Exercise goal
From the entries below, return only the lines starting at the one that contains "diese und weitere" and ending at the one that contains "Bestimmungen verletzten - finden", exactly as they stand.

Start of Data

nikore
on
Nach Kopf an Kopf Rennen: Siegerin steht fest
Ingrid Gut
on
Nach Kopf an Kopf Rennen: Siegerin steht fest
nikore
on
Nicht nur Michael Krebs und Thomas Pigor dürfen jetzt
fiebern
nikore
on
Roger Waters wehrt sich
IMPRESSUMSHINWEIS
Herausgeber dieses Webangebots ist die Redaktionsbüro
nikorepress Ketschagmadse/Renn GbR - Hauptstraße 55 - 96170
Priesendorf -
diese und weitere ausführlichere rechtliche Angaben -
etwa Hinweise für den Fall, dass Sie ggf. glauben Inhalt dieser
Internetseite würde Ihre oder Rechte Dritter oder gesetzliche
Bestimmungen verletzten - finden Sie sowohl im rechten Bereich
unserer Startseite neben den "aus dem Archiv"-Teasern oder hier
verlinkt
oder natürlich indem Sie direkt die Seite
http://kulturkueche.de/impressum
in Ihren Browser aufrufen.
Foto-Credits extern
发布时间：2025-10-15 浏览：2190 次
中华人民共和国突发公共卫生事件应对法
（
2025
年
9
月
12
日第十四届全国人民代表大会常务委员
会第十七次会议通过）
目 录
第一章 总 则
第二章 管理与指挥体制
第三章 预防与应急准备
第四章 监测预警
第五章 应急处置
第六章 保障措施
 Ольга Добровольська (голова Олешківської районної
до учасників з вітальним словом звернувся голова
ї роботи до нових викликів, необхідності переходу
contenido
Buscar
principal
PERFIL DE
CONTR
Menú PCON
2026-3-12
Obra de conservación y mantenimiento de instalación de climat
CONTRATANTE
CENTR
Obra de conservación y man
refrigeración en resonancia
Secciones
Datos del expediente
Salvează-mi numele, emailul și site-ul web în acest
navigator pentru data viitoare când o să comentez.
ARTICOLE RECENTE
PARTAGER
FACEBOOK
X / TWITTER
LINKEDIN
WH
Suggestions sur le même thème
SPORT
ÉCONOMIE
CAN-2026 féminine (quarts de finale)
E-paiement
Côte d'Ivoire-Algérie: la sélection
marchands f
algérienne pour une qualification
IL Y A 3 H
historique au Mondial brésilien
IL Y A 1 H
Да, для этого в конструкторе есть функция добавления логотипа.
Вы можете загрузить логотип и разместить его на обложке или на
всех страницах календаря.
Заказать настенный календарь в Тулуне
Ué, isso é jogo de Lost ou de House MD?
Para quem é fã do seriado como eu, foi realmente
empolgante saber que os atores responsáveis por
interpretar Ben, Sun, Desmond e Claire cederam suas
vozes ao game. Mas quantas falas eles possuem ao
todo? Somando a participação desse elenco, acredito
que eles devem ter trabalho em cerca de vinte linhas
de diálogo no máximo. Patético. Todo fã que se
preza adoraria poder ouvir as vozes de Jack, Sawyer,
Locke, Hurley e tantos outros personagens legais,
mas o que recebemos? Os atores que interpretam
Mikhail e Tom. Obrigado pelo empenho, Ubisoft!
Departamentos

End of Data

Result of the exercise
diese und weitere ausführlichere rechtliche Angaben -
etwa Hinweise für den Fall, dass Sie ggf. glauben Inhalt dieser
Internetseite würde Ihre oder Rechte Dritter oder gesetzliche
Bestimmungen verletzten - finden Sie sowohl im rechten Bereich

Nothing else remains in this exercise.